Do you think that DJs and producers of both sexes gain the same status and recognition in the scene, and if not then how can this be addressed? LS: No, sadly we do not. We could start off with more events where DJs of both sexes are invited to play and doing away with the idea of segregated "female" stages. Put everyone on the same footing.
How has the position of women changed in the scene since you first started your career? LS: The number of women has definitely grown. We do laugh when we see comments on our tracks saying, "This is not her tune" or "Women can't produce". Clearly these people must really like the track and cant believe how good it is ;)
I actually have an important question for you, Miss Linnea, would you give me your mobile number? Response: hahaha.....[2]
Craziest fan you’ve encountered? LS: Well, that would be a male fan who sent a picture to me wearing nothing in it.[3]
In order to protect not only her own music but also others, Linnea Schössow along with four artists started VSA, Vocalist Songwriters Alliance. An organization that works to allow professional artists in all musical genres have rights to their own music. LS: It's so easy to be fooled, dealing with bad contracts, are not paid enough, Albums that you worked on without your own name mentioned and so on, says Linnea Schössow. Currently, VSA 230 members from around the world and each day there are artists joining. LS: It is our way to say no we do not accept this pattern in the industry. We work for the music industry to become more fair and balanced, both in a creative and a business-oriented way.
Have you felt that you been mistreated? LS: Absolutely.Sadly very often, even.

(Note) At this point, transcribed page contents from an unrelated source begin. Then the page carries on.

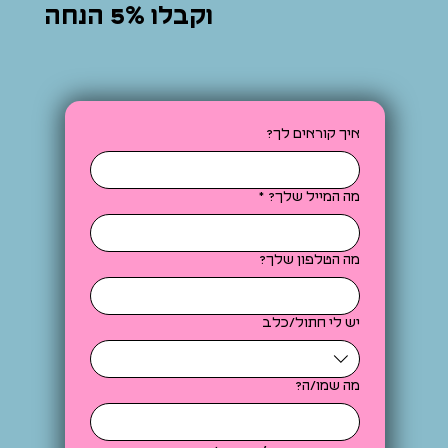
וקבלו 5% הנחה
איך קוראים לך?
מה המייל שלך?
*
מה הטלפון שלך?
יש לי חתול/כלב
מה שמו/ה?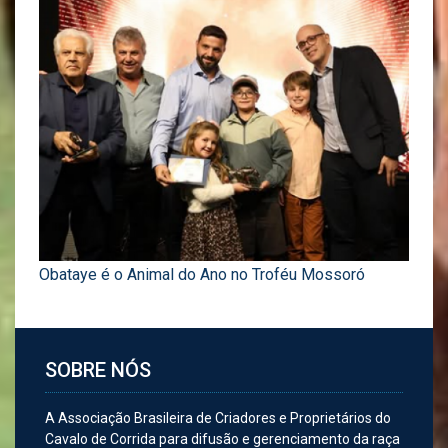
Obataye é o Animal do Ano no Troféu Mossoró
SOBRE NÓS
A Associação Brasileira de Criadores e Proprietários do
Cavalo de Corrida para difusão e gerenciamento da raça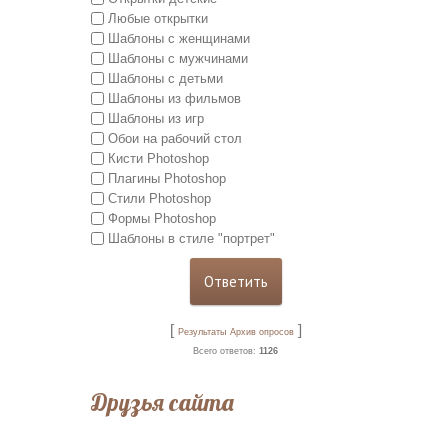
Любые открытки
Шаблоны с женщинами
Шаблоны с мужчинами
Шаблоны с детьми
Шаблоны из фильмов
Шаблоны из игр
Обои на рабочий стол
Кисти Photoshop
Плагины Photoshop
Стили Photoshop
Формы Photoshop
Шаблоны в стиле "портрет"
[
]
Результаты
Архив опросов
Всего ответов:
1126
Друзья сайта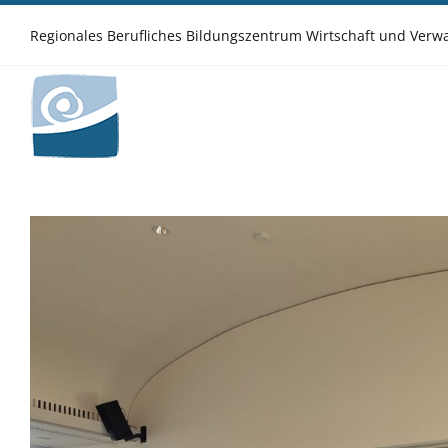
Zum
Inhalt
Regionales Berufliches Bildungszentrum Wirtschaft und Ver
springen
Zeige
grösseres
Bild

[4] Thanks to the support of VSA she believes that there is hope that the music industry can change. One of the world's top DJs, Tiëstos label blackhole, are supporting. The goal is to attract both artists and record labels and music producers. What can you tell us about the distinction between man and woman in this profession? LS: Well, unfortunately at the moment there are women who prefer to take off their clothes while using CDJs calling themselves self-producers being a quick way to get attention and because it has suddenly become popular to be a producer. It takes a lot of time and patience to become a really good musician, but many choose to take the easy way out and hire someone to make music for them. This behavior occurs with the virile producers and those who pay people to buy their tracks, so that their track can be in the Top 10 on Beatport. There are so many characters of this kind now, but when a really good producer arrives, people think that it could just be another one of those who hired someone to do the job for them. We have some great talents out there, like for example Orla Feeney and Nifra who work very hard and release some incredible songs. How many times have we received the question: "have you really produced that song? ". I can not blame them if they still ask for similar things, but it can be confusing.[5]